Sam_ci

I gave up on doctors, and forgive them. They were not trained to recognize, understand and treat POTS, speaking of which there are no treatment, other than, in MY OPINION, re-training your brain. Accidentally or not, I found out about "amygdala retraining program" ( on CFS site: http://phoenixrising.me/treating-cfs-chronic-fatigue-syndrome-me/living-ii-mindfulness) and it all made sense to me. I watched 2 free sessions. I wish I lived in UK and could actually have a direct sessions with this practitioner. I want my life back and I can't wait to receive the material so I could start. Here is the link to You-tube sessions. First 3 are free, and he recommends to start with session #2.

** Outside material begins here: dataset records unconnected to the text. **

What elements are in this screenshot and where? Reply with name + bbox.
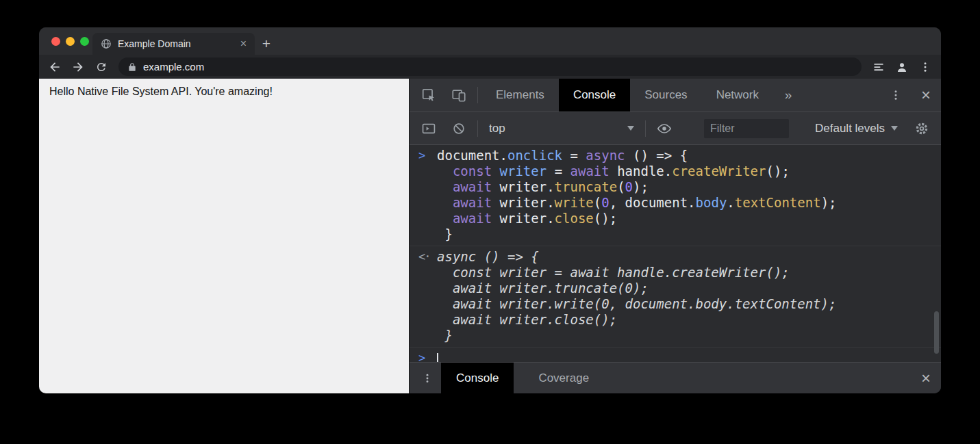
circle-slash-icon xyxy=(452,122,466,135)
console-command: >document.onclick = async () => { const … xyxy=(410,145,941,246)
console-input-row[interactable]: > xyxy=(410,347,941,362)
address-bar[interactable]: example.com xyxy=(118,57,862,76)
console-input-row-text xyxy=(437,350,941,362)
clear-console-button[interactable] xyxy=(444,122,474,135)
default-levels-dropdown[interactable]: Default levels xyxy=(807,122,906,135)
devtools-menu-button[interactable] xyxy=(881,79,911,112)
tab-title: Example Domain xyxy=(118,38,234,49)
eye-icon xyxy=(657,121,672,136)
divider xyxy=(645,120,646,137)
tab-sources[interactable]: Sources xyxy=(630,79,701,112)
default-levels-label: Default levels xyxy=(815,122,885,135)
lock-icon[interactable] xyxy=(127,62,137,72)
console-command-text: document.onclick = async () => { const w… xyxy=(437,148,941,242)
filter-input[interactable] xyxy=(704,119,789,138)
avatar-icon xyxy=(895,60,909,74)
console-prompt-icon: > xyxy=(410,350,437,362)
browser-menu-button[interactable] xyxy=(914,57,937,77)
console-result-icon: <· xyxy=(410,249,437,343)
inspect-element-button[interactable] xyxy=(414,79,444,112)
kebab-menu-icon xyxy=(422,373,433,384)
console-prompt-icon: > xyxy=(410,148,437,242)
console-toolbar: top Default levels xyxy=(410,112,941,145)
gear-icon xyxy=(914,121,929,136)
divider xyxy=(477,87,478,103)
spacer xyxy=(803,79,881,112)
sidebar-toggle-icon xyxy=(421,121,436,136)
tab-strip: Example Domain × + xyxy=(39,27,941,55)
devtools-panel: Elements Console Sources Network » × xyxy=(409,79,941,393)
tab-close-icon[interactable]: × xyxy=(240,38,247,49)
minimize-window-button[interactable] xyxy=(66,37,75,46)
kebab-menu-icon xyxy=(919,61,931,73)
back-arrow-icon xyxy=(48,60,62,74)
globe-favicon-icon xyxy=(101,38,112,49)
context-label: top xyxy=(489,122,505,135)
tab-elements[interactable]: Elements xyxy=(481,79,559,112)
console-result: <·async () => { const writer = await han… xyxy=(410,246,941,347)
device-toolbar-button[interactable] xyxy=(444,79,474,112)
devtools-tabbar: Elements Console Sources Network » × xyxy=(410,79,941,112)
page-content: Hello Native File System API. You're ama… xyxy=(39,79,409,393)
back-button[interactable] xyxy=(43,57,66,77)
traffic-lights xyxy=(51,37,89,46)
lines-icon xyxy=(872,60,885,74)
drawer-menu-button[interactable] xyxy=(414,363,441,393)
live-expression-button[interactable] xyxy=(649,121,679,136)
reload-button[interactable] xyxy=(90,57,113,77)
drawer-close-button[interactable]: × xyxy=(911,363,941,393)
zoom-window-button[interactable] xyxy=(80,37,89,46)
chevron-down-icon xyxy=(891,126,898,131)
context-selector[interactable]: top xyxy=(481,122,642,135)
browser-window: Example Domain × + example.com xyxy=(39,27,941,393)
device-toolbar-icon xyxy=(451,88,466,103)
page-body-text: Hello Native File System API. You're ama… xyxy=(49,86,273,97)
console-result-text: async () => { const writer = await handl… xyxy=(437,249,941,343)
spacer xyxy=(604,363,911,393)
reload-icon xyxy=(95,61,108,73)
kebab-menu-icon xyxy=(890,89,902,101)
tab-console[interactable]: Console xyxy=(559,79,630,112)
console-messages[interactable]: >document.onclick = async () => { const … xyxy=(410,145,941,362)
text-cursor xyxy=(437,353,438,362)
browser-toolbar: example.com xyxy=(39,55,941,79)
close-window-button[interactable] xyxy=(51,37,60,46)
scrollbar-thumb[interactable] xyxy=(934,311,939,354)
url-text: example.com xyxy=(143,61,204,73)
more-tabs-button[interactable]: » xyxy=(773,79,803,112)
drawer-tab-coverage[interactable]: Coverage xyxy=(523,363,604,393)
devtools-close-button[interactable]: × xyxy=(911,79,941,112)
console-settings-button[interactable] xyxy=(907,121,937,136)
console-sidebar-button[interactable] xyxy=(414,121,444,136)
profile-button[interactable] xyxy=(890,57,914,77)
extension-button[interactable] xyxy=(867,57,890,77)
divider xyxy=(477,120,478,137)
forward-button[interactable] xyxy=(66,57,90,77)
browser-tab[interactable]: Example Domain × xyxy=(92,33,255,55)
drawer-tab-console[interactable]: Console xyxy=(441,363,514,393)
chevron-down-icon xyxy=(627,126,634,131)
new-tab-button[interactable]: + xyxy=(255,33,278,55)
tab-network[interactable]: Network xyxy=(702,79,773,112)
inspect-cursor-icon xyxy=(421,88,436,103)
forward-arrow-icon xyxy=(71,60,85,74)
devtools-drawer: Console Coverage × xyxy=(410,362,941,393)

After reading his "HOW THE CFS SYMPTOMS ARE CREATED"(it was emailed to me) it all makes sense to me, I even cried reading it, for it is describing exactly what I am going through on a daily basis. * An overview of The Amygdala Hypothesis a 'vicious cycle' that, once triggered by severe stressors in people with certain risk factors can perpetuate neurological overstimulation, physiological dysfunction, and many physical symptoms. I exhausted all other options, which I was doing on my own.

Here is the link to free 3 hours sessions. He recommends to start with session #2. Also, there is a session for MCS, multiple chemical sensitivity, which I happen to have . I have not watched it yet.

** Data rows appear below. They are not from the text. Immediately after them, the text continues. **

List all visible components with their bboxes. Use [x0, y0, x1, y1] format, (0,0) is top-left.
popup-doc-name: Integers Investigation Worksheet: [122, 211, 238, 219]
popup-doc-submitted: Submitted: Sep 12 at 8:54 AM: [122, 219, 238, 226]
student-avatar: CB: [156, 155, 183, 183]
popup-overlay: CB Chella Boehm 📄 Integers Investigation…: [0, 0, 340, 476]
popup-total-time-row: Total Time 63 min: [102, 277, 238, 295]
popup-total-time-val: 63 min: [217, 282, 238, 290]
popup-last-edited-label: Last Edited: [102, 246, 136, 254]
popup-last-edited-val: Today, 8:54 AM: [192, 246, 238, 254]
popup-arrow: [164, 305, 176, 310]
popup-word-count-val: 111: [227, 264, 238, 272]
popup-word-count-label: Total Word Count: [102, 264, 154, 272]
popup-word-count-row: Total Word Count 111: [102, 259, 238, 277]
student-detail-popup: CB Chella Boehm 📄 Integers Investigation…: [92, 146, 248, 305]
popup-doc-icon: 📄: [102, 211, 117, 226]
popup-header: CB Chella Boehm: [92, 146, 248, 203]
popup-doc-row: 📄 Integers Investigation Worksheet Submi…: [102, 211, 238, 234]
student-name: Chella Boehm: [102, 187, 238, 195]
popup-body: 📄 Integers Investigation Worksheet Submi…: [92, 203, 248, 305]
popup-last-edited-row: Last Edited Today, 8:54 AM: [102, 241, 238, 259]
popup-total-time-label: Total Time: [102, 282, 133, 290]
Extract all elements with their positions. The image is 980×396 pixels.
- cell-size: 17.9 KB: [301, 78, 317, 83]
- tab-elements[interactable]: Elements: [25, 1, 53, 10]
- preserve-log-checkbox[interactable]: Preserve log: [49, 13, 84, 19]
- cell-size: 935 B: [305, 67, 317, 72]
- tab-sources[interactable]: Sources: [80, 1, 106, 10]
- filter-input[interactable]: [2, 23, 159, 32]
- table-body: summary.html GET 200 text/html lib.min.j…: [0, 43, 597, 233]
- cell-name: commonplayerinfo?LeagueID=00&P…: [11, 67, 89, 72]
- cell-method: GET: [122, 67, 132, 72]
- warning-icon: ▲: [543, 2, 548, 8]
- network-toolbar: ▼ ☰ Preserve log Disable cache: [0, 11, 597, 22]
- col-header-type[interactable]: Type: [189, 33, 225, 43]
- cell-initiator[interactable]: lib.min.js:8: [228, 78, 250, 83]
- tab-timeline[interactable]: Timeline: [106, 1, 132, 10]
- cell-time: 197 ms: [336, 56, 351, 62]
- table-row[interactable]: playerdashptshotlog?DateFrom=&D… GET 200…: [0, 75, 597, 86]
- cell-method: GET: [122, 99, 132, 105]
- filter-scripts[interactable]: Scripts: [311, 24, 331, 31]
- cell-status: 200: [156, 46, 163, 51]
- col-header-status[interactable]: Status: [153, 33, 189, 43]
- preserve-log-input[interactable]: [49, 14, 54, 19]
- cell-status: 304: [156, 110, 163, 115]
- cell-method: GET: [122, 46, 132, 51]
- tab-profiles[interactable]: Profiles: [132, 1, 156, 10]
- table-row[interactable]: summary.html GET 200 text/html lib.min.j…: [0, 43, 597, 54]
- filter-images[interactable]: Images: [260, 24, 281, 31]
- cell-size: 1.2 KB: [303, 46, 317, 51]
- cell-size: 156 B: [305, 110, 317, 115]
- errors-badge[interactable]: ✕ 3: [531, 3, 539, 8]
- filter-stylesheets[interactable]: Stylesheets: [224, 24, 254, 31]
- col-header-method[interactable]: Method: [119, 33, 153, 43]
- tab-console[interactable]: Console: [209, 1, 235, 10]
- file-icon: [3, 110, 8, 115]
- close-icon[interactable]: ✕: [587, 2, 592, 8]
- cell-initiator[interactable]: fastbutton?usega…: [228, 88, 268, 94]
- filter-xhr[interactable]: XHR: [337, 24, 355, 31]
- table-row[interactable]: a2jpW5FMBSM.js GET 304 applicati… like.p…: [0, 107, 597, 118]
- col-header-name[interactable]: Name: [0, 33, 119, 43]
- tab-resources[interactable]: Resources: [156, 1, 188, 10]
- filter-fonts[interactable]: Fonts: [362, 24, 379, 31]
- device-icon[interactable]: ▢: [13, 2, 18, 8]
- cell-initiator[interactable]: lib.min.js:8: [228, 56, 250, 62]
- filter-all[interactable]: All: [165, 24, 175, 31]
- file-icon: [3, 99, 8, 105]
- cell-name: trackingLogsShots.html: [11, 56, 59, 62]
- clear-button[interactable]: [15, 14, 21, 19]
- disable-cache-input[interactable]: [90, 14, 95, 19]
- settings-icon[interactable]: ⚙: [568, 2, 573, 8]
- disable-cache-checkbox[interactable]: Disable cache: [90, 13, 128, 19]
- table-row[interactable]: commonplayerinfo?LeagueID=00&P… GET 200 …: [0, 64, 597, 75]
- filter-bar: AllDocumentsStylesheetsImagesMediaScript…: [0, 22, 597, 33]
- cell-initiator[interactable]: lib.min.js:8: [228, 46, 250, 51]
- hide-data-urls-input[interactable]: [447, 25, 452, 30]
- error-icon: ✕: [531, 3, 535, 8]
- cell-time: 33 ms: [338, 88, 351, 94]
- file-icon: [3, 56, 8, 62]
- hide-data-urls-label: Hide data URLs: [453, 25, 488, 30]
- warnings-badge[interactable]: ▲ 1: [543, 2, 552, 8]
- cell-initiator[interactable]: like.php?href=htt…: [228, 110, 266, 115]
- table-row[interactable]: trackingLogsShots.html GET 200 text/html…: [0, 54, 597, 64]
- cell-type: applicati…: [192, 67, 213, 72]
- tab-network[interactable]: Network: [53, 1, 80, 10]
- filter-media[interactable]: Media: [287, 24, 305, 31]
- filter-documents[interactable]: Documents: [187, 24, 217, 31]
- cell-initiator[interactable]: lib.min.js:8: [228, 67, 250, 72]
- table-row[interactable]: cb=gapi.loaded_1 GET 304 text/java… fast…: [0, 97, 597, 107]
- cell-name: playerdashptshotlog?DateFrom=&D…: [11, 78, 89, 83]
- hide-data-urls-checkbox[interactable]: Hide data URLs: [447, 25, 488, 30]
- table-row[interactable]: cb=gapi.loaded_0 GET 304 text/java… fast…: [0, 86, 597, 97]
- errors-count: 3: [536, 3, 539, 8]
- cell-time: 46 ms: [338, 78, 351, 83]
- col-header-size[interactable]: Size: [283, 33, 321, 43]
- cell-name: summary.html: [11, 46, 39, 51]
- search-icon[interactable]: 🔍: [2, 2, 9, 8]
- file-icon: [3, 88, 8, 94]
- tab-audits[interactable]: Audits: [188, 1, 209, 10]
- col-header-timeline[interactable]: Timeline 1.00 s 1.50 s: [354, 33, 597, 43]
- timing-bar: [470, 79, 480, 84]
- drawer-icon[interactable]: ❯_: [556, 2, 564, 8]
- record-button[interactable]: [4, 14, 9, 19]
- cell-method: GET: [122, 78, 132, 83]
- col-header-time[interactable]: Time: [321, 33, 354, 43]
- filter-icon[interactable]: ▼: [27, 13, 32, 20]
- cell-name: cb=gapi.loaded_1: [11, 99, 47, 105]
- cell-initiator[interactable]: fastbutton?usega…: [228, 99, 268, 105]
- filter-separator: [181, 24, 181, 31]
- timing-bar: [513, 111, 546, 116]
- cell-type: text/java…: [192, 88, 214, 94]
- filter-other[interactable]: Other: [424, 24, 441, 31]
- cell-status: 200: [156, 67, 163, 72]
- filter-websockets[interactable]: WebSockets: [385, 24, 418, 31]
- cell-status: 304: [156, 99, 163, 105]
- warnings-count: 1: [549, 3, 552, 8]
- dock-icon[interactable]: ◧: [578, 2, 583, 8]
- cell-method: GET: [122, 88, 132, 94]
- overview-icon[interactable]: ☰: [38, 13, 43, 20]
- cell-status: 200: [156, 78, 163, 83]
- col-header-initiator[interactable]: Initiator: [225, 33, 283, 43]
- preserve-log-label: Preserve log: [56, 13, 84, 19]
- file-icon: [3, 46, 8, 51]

I am starting this 6 mo program. It is for CFS/Fibromialgia, but I belief POTS fits into it as well. http://www.guptaprogramme.com/html/contact.asp. Also, I am starting BSFF, as I believe it will complement, the amygdala re-training.

Increased Levels of Circulating Vasodilators - Stewart, Khan and Spence and now Shibao propose the orthostatic intolerance found in some CFS patients is not due to ANS abnormalities but to increased levels of vasoactive products. Vasoactive products are able to alter how the vasculature – the blood vessels – function. As the first two papers on orthostatic tolerance on this website demonstrated POTS patients appear to have disturbed blood vessel functioning (inappropriately increased or decreased vasoconstriction). Several researchers have believed this is likely due to autonomic nervous system dysfunction but these Stewart, Khan and Spence don’t think so. Read more: http://phoenixrising.me/research-2/the-perils-of-standing-orthostatic-intolerance-and-chronic-fatigue-syndrome-mecfs-i-the-evidence/the-perils-of-standing-orthostatic-intolerance-in-chronic-fatigue-syndrome-mecfs-iii-possible-causes

I have found a good article about low blood volume in people with POTS-CFS. http://phoenixrising.me/research-2/the-perils-of-standing-orthostatic-intolerance-and-chronic-fatigue-syndrome-mecfs-i-the-evidence/the-perils-of-standing-orthostatic-intolerance-in-chronic-fatigue-syndrome-mecfs-ii-types

I take valium when I have to accomplish something big such as flying (I just moved), going places where I have to wait in lines, etc. Interesting. that 1 took 1/4 of Valium twice on my 1hr 20 min flight (plus usual time at the airports), rented a car, drove 2 hrs with the help of a Navigator. The whole trip took 7 hours and I made all by myself. Was not easy, lots of sniffing of "Panic button" , controlled breathing, etc. But I made it. Valium smooths brain overstimulation. Now just thought of going to a grocery store terrifies me. I hear somewhere that colored glasses might help with that. I go to BodyTalk sessions, do Pranayama breathing as well as fire breathing plus meditations. Time will tell. It seems that early mornings I feel better.

I can't believe it, this is EXACTLY how I feel. I mean EXACTLY.